**What you are asked to do**
Give back all of the data exactly as written.

**Data records**
────
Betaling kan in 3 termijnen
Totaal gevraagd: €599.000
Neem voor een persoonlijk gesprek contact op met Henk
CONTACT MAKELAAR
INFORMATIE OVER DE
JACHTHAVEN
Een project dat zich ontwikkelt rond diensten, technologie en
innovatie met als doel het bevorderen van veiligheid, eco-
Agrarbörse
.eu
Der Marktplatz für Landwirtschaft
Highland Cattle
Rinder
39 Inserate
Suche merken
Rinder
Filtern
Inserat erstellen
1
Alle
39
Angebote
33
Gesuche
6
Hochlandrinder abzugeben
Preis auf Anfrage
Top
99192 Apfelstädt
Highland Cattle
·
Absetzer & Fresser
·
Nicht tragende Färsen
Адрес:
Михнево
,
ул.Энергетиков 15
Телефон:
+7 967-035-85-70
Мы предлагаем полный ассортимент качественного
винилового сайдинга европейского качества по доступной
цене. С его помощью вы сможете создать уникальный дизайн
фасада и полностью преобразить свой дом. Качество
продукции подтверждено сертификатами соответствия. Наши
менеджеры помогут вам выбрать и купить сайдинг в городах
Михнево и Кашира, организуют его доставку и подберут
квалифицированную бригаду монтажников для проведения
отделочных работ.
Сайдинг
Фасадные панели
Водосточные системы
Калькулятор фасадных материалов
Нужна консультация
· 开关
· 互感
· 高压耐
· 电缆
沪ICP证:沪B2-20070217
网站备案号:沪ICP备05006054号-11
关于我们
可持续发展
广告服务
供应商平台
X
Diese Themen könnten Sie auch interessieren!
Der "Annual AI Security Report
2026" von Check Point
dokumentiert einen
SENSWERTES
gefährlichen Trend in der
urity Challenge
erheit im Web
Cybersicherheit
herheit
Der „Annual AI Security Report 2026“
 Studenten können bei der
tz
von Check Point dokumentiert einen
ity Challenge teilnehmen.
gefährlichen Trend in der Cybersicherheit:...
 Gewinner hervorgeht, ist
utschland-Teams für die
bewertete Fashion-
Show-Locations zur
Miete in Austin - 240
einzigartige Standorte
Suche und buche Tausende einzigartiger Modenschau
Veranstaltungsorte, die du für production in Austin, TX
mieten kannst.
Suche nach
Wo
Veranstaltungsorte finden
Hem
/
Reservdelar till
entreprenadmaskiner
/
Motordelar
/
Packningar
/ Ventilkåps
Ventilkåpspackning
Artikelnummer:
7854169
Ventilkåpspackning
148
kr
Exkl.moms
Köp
────
**Solution**
Betaling kan in 3 termijnen
Totaal gevraagd: €599.000
Neem voor een persoonlijk gesprek contact op met Henk
CONTACT MAKELAAR
INFORMATIE OVER DE
JACHTHAVEN
Een project dat zich ontwikkelt rond diensten, technologie en
innovatie met als doel het bevorderen van veiligheid, eco-
Agrarbörse
.eu
Der Marktplatz für Landwirtschaft
Highland Cattle
Rinder
39 Inserate
Suche merken
Rinder
Filtern
Inserat erstellen
1
Alle
39
Angebote
33
Gesuche
6
Hochlandrinder abzugeben
Preis auf Anfrage
Top
99192 Apfelstädt
Highland Cattle
·
Absetzer & Fresser
·
Nicht tragende Färsen
Адрес:
Михнево
,
ул.Энергетиков 15
Телефон:
+7 967-035-85-70
Мы предлагаем полный ассортимент качественного
винилового сайдинга европейского качества по доступной
цене. С его помощью вы сможете создать уникальный дизайн
фасада и полностью преобразить свой дом. Качество
продукции подтверждено сертификатами соответствия. Наши
менеджеры помогут вам выбрать и купить сайдинг в городах
Михнево и Кашира, организуют его доставку и подберут
квалифицированную бригаду монтажников для проведения
отделочных работ.
Сайдинг
Фасадные панели
Водосточные системы
Калькулятор фасадных материалов
Нужна консультация
· 开关
· 互感
· 高压耐
· 电缆
沪ICP证:沪B2-20070217
网站备案号:沪ICP备05006054号-11
关于我们
可持续发展
广告服务
供应商平台
X
Diese Themen könnten Sie auch interessieren!
Der "Annual AI Security Report
2026" von Check Point
dokumentiert einen
SENSWERTES
gefährlichen Trend in der
urity Challenge
erheit im Web
Cybersicherheit
herheit
Der „Annual AI Security Report 2026“
 Studenten können bei der
tz
von Check Point dokumentiert einen
ity Challenge teilnehmen.
gefährlichen Trend in der Cybersicherheit:...
 Gewinner hervorgeht, ist
utschland-Teams für die
bewertete Fashion-
Show-Locations zur
Miete in Austin - 240
einzigartige Standorte
Suche und buche Tausende einzigartiger Modenschau
Veranstaltungsorte, die du für production in Austin, TX
mieten kannst.
Suche nach
Wo
Veranstaltungsorte finden
Hem
/
Reservdelar till
entreprenadmaskiner
/
Motordelar
/
Packningar
/ Ventilkåps
Ventilkåpspackning
Artikelnummer:
7854169
Ventilkåpspackning
148
kr
Exkl.moms
Köp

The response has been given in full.